Este 2023 fue un año sombrío, catalogado como el más desafiante en más de dos décadas para las finanzas públicas

El año 2023 transformó su etiqueta inicial de “un año retador” a una categoría que muchos desearían olvidar. Según los datos del Instituto Nacional de Estadística e Informática (INEI), ocho de los diez meses registrados revelan resultados continuamente negativos para la economía peruana. Extraoficialmente, se habla de una contracción en la producción nacional durante cuatro trimestres consecutivos, evidenciando una aguda recesión económica en el país.

Aunque el año comenzó con optimistas proyecciones, el Ministerio de Economía y Finanzas (MEF) tuvo que revisar a la baja sus expectativas, originalmente apuntando a un crecimiento del Producto Bruto Interno (PBI) del 3%. Sin embargo, las cifras actuales sugieren no solo la no realización de esa predicción, sino también la posibilidad de que el 2023 se considere el peor para la economía peruana en más de 25 años, excluyendo el impacto del 2020 debido a la pandemia de Covid-19. Según las estimaciones del Banco Central de Reserva (BCR), la producción nacional cerrará el año con una caída del -0,5%.

Los factores que se esgrimen para explicar esta situación incluyen fenómenos meteorológicos, protestas sociales masivas y una confianza empresarial debilitada, traduciéndose en una disminución notable de la inversión privada, el motor principal de la economía. Según el BCR, se espera una caída del -7,3% en la inversión privada, el peor desempeño en los últimos 15 años.

En un contexto donde el 80% de la inversión total proviene del sector privado, la economía peruana enfrenta una disminución del -8,9% en la inversión privada acumulada de enero a septiembre, marcando cinco trimestres consecutivos de resultados negativos. La voz de expertos, como el exvicepresidente del BCRP, Luis Arias Minaya, destaca la gravedad de la situación al describir la recesión como la más profunda desde la aprobación de la Constitución de 1993, con un riesgo real de caer en un estancamiento crónico.

El impacto de esta recesión no se limita a cifras abstractas, sino que se manifiesta en el tejido social, afectando directamente el nivel de vida de la población.

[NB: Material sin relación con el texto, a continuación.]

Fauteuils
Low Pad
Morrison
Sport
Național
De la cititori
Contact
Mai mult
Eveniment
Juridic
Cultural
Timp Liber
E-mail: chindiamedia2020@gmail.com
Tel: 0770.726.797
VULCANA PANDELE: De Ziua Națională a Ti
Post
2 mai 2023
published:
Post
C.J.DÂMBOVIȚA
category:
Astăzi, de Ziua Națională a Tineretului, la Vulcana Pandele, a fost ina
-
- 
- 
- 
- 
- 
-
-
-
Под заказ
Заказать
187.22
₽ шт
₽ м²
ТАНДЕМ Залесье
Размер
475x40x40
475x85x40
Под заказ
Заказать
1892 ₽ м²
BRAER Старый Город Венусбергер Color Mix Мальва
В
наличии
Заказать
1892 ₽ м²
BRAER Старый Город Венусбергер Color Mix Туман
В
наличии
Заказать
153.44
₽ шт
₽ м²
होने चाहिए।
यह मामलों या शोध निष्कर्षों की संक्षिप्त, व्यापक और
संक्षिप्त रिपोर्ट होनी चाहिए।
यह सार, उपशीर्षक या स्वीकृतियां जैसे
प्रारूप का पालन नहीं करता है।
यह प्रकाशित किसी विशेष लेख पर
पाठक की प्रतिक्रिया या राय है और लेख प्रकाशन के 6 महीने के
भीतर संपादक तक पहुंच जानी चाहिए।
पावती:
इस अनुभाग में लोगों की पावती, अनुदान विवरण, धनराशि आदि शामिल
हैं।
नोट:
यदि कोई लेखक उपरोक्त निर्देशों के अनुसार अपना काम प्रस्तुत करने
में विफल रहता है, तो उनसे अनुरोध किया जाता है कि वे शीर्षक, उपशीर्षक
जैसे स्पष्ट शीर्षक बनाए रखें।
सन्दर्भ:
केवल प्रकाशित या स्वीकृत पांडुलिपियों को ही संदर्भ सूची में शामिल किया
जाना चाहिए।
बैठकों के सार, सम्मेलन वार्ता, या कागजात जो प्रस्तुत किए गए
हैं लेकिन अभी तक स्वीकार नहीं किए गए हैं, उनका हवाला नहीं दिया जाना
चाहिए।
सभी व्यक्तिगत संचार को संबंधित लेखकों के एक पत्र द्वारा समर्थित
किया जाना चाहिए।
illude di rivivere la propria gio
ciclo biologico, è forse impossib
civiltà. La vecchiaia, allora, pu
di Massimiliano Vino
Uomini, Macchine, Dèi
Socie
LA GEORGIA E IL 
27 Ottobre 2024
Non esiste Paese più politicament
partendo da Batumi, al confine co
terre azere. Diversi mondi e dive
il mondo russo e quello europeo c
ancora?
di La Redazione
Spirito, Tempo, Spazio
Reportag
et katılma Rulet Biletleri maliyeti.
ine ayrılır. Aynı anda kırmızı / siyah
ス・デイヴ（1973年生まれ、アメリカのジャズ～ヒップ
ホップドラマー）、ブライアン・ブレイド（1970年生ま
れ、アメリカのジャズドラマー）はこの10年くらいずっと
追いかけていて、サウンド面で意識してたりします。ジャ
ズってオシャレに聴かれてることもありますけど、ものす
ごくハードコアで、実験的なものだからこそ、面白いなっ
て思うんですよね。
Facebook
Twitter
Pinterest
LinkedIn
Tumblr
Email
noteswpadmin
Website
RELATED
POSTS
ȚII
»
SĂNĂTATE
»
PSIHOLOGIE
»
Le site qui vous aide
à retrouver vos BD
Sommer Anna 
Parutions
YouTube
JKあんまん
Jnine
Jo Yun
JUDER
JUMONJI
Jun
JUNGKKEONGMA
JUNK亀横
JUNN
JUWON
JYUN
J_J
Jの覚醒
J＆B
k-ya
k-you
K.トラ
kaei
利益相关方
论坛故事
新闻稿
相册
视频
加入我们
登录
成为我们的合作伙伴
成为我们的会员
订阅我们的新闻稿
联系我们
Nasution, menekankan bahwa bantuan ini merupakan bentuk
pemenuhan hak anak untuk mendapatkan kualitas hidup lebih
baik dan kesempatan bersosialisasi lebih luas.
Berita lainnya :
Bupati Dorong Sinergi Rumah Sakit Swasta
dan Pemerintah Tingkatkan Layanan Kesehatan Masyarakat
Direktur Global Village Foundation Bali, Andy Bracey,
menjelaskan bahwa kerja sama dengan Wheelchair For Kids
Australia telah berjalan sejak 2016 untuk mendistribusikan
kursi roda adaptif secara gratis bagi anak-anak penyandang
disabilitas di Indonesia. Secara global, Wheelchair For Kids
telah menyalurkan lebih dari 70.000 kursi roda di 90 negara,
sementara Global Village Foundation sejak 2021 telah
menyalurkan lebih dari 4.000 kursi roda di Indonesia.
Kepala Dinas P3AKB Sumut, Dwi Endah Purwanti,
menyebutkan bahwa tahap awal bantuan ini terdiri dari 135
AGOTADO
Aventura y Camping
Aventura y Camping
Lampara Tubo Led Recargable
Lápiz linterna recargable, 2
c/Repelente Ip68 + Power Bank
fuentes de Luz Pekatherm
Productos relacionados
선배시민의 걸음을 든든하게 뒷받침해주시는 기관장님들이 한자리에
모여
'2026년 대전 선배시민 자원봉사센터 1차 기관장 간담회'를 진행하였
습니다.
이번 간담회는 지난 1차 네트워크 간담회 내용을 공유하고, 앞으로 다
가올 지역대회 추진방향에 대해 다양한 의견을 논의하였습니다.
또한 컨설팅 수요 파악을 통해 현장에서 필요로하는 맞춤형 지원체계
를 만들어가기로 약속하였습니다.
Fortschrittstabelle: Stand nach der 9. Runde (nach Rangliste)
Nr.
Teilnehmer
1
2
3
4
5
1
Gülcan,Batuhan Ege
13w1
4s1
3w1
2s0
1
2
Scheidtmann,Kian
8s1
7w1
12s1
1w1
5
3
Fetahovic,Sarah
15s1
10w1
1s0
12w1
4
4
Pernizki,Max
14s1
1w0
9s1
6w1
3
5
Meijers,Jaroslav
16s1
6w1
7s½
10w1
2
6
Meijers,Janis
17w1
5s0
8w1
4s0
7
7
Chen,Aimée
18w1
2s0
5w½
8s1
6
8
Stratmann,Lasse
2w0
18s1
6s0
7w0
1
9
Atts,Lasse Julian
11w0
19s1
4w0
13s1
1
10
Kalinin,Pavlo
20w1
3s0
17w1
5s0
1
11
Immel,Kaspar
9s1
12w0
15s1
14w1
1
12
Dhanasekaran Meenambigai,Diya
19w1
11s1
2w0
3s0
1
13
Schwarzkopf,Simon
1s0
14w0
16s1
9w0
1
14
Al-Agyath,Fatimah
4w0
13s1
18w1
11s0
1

Expertos advierten sobre el aumento de la pobreza por segundo año consecutivo, proyectando afectar al 29% de la población. El presidente de la Mesa de Concertación para la Lucha contra la Pobreza (MCLCP), Federico Arnillas, incluso sugiere que la cifra podría llegar al 33%, retrocediendo más de 10 años en la lucha contra este problema.

La incertidumbre política, los conflictos sociales y la caída en la confianza empresarial han contribuido al deterioro de la economía peruana. El descenso en la actividad económica también ha complicado el cumplimiento de la meta de déficit fiscal del 2,4% establecida por el Ministerio de Economía y Finanzas (MEF), generando cuestionamientos y acusaciones de manipulación de cifras.

El economista Carlos Parodi anticipa que el 2023 será recordado como el año de la recesión, y la incógnita se sitúa en el 2024, donde se deberán analizar las variables del comportamiento de la economía mundial, la intensidad del fenómeno de El Niño y la recuperación de la inversión privada. A pesar de las dificultades actuales, algunos sostienen la esperanza de que el próximo año marque el inicio de la recuperación económica.